Leontia Flynn

The Furthest Distances I’ve Travelled by Leontia Flynn

‘The Furthest Distances I’ve Travelled’ by Leontia Flynn describes the way the travel can impact the traveller and all those they meet. 

‘The Furthest Distances I’ve Travelled’ by Leontia Flynn is a seven stanza poem that is separated into sets of four lines, or quatrains. The stanzas are not structured with a specific pattern of rhyme or rhythm. In fact, the lines are very different in length. The longest stretches to ten words and the shortest is only one word. 

The moments of enjambment, in which one line is cut off before a natural stopping point are striking. They come in places one would not expect, such as in the middle of a word. Flynn chose to structure the poem in this way to resemble the back and forth, up and down, always a chaotic feel of travel.

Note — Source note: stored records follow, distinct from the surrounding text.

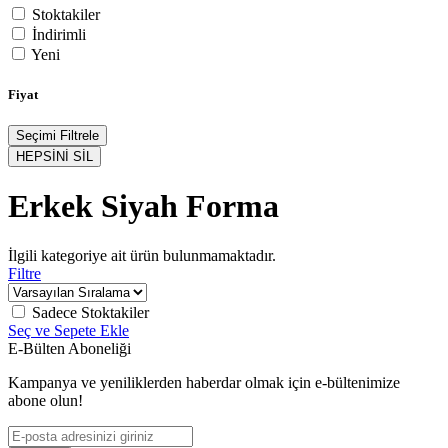
Stoktakiler
İndirimli
Yeni
Fiyat
Seçimi Filtrele
HEPSİNİ SİL
Erkek Siyah Forma
İlgili kategoriye ait ürün bulunmamaktadır.
Filtre
Sadece Stoktakiler
Seç ve Sepete Ekle
E-Bülten Aboneliği
Kampanya ve yeniliklerden haberdar olmak için e-bültenimize
abone olun!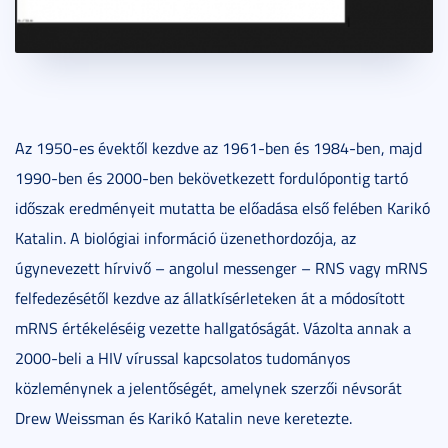
Az 1950-es évektől kezdve az 1961-ben és 1984-ben, majd
1990-ben és 2000-ben bekövetkezett fordulópontig tartó
időszak eredményeit mutatta be előadása első felében Karikó
Katalin. A biológiai információ üzenethordozója, az
úgynevezett hírvivő – angolul messenger – RNS vagy mRNS
felfedezésétől kezdve az állatkísérleteken át a módosított
mRNS értékeléséig vezette hallgatóságát. Vázolta annak a
2000-beli a HIV vírussal kapcsolatos tudományos
közleménynek a jelentőségét, amelynek szerzői névsorát
Drew Weissman és Karikó Katalin neve keretezte.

 The speaker’s tone also fluctuates in a similar way. From the first lines, she seems upbeat, pleased to be changing her life. By the end she is much more meditative, trying to figure out what she has learned about herself and those she has met. 

The Furthest Distances I’ve Travelled by Leontia Flynn

We've analysed this poem twice

We liked this poem so much that we made sure the analysis was analysed twice by two different members of our poetry experts.
Read the second analysis

 

Summary of The Furthest Distance I’ve Travelled

The Furthest Distances I’ve Travelled’ by Leontia Flynn describes the way the travel can impact the traveller and all those they meet. 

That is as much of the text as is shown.